Task statement: Copy out the lines of the records below, and only those lines, from the one with "そんなふうに感じている経営者や管理職の方もきっと" through the one with "ちや心情に深く共感できる点も強みです。", exactly as they appear.

Available data:
▬▬▬

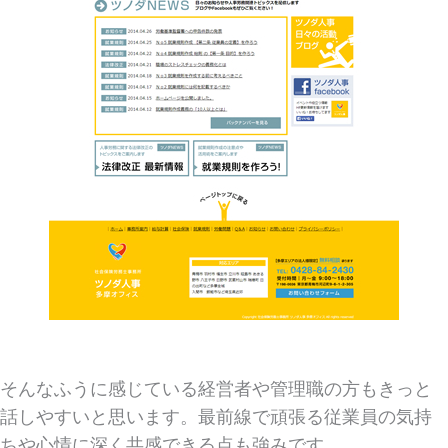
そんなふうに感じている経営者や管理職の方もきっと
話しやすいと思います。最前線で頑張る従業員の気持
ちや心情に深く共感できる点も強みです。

▬▬▬

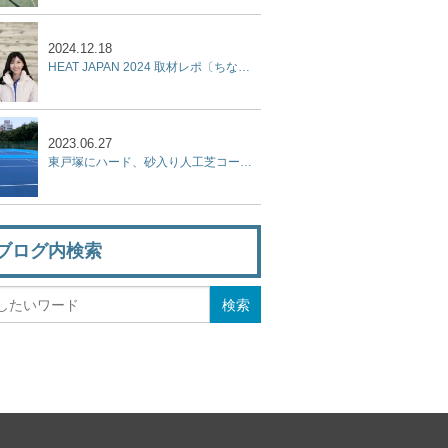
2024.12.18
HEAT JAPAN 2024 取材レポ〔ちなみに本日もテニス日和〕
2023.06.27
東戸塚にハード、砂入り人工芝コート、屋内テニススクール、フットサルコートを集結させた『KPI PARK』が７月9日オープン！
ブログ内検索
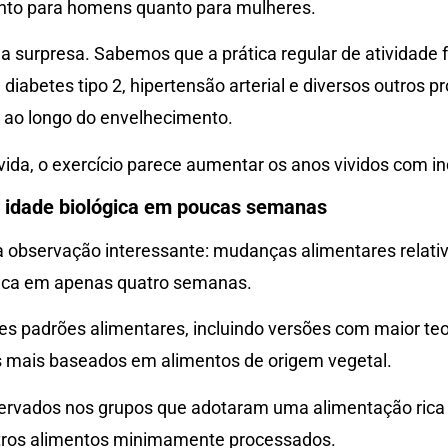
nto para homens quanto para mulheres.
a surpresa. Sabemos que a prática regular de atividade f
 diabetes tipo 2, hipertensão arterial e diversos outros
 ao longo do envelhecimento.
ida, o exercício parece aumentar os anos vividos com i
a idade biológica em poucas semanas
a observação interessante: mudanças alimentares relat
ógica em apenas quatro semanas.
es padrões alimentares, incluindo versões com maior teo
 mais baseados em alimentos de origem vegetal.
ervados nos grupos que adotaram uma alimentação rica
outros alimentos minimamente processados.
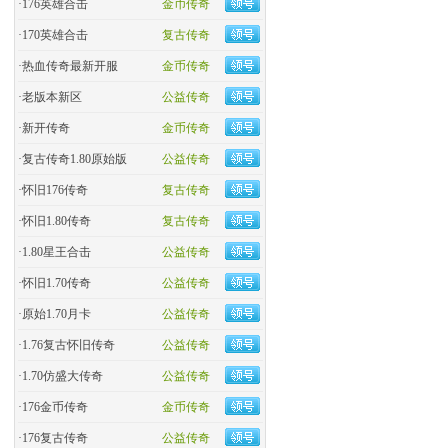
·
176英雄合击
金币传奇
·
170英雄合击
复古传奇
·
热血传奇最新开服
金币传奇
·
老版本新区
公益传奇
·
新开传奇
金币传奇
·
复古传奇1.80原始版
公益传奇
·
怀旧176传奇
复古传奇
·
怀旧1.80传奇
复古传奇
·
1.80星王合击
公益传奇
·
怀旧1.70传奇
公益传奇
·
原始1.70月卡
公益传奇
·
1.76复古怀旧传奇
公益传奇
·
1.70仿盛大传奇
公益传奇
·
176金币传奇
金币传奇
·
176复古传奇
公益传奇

▬▬▬

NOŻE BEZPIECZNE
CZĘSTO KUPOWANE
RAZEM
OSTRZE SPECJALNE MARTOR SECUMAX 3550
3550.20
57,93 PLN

▬▬▬

Answer to this task:
そんなふうに感じている経営者や管理職の方もきっと
話しやすいと思います。最前線で頑張る従業員の気持
ちや心情に深く共感できる点も強みです。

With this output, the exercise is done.